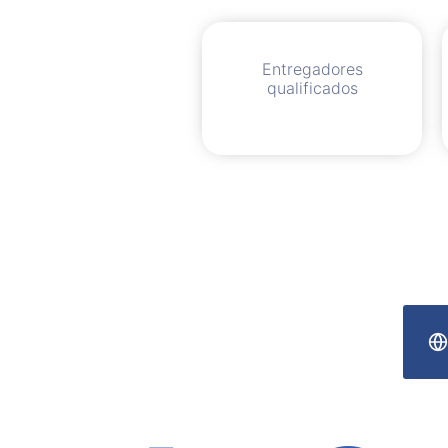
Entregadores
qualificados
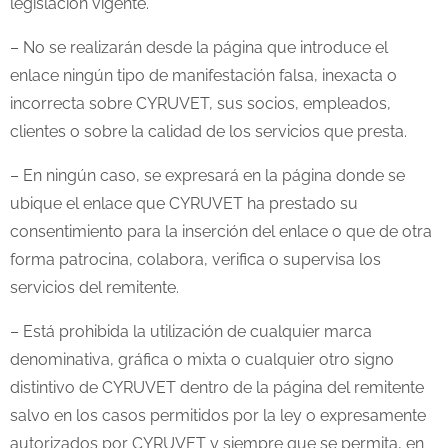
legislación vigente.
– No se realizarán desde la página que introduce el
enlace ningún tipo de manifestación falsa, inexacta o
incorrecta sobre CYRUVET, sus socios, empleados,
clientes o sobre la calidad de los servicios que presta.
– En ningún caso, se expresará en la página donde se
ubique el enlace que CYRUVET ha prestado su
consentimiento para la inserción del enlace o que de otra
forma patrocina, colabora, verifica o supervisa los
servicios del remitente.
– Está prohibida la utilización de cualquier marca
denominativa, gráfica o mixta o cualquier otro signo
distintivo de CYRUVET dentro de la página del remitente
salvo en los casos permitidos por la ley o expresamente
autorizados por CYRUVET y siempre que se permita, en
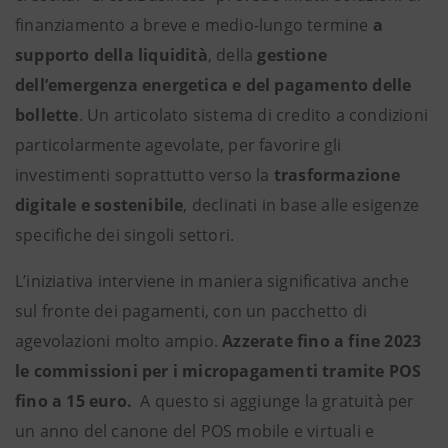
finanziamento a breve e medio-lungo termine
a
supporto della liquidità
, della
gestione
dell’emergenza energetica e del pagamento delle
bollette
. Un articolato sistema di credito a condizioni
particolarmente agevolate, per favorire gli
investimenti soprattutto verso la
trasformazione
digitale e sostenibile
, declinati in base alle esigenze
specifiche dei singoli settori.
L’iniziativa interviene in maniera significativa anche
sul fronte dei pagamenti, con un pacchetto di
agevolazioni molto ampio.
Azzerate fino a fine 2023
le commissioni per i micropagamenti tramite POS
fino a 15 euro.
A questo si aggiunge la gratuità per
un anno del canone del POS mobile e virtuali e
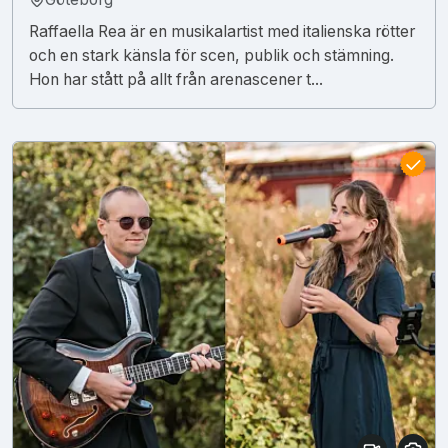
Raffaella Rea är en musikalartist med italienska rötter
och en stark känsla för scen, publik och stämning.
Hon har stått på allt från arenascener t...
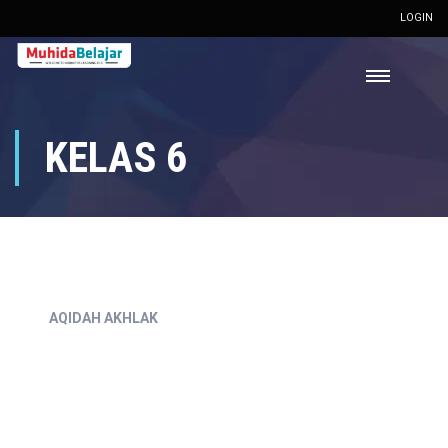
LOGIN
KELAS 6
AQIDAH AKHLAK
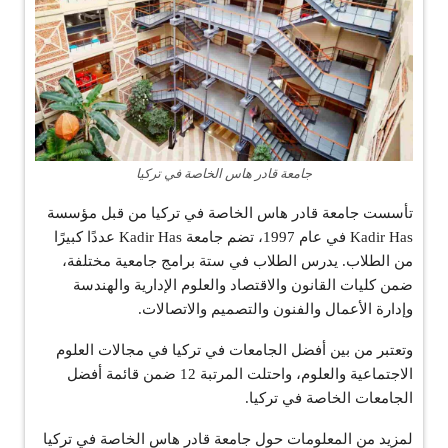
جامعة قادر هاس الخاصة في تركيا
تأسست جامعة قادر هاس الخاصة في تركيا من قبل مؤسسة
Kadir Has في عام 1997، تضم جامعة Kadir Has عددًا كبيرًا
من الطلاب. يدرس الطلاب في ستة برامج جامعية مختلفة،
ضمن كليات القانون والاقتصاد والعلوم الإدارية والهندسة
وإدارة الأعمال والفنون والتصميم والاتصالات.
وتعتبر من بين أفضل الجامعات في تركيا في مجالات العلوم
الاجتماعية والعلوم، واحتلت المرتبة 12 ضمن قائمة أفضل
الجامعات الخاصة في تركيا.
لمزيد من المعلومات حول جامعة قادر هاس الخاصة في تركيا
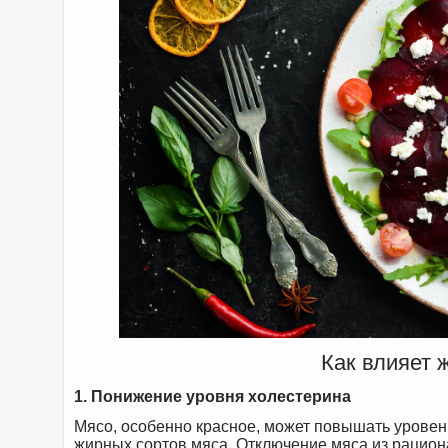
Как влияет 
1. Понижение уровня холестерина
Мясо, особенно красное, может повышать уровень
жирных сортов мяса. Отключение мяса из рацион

□ □ □ □

What to produce:
Transcribe word for word only the lines from the one with "Raffaella Rea är" through the end of the listing; every picture is to be omitted.

Output of the exercise:
Raffaella Rea är en musikalartist med italienska rötter
och en stark känsla för scen, publik och stämning.
Hon har stått på allt från arenascener t...
LOGIN
KELAS 6
AQIDAH AKHLAK
جامعة قادر هاس الخاصة في تركيا
تأسست جامعة قادر هاس الخاصة في تركيا من قبل مؤسسة
Kadir Has في عام 1997، تضم جامعة Kadir Has عددًا كبيرًا
من الطلاب. يدرس الطلاب في ستة برامج جامعية مختلفة،
ضمن كليات القانون والاقتصاد والعلوم الإدارية والهندسة
وإدارة الأعمال والفنون والتصميم والاتصالات.
وتعتبر من بين أفضل الجامعات في تركيا في مجالات العلوم
الاجتماعية والعلوم، واحتلت المرتبة 12 ضمن قائمة أفضل
الجامعات الخاصة في تركيا.
لمزيد من المعلومات حول جامعة قادر هاس الخاصة في تركيا
Как влияет 
1. Понижение уровня холестерина
Мясо, особенно красное, может повышать уровень
жирных сортов мяса. Отключение мяса из рацион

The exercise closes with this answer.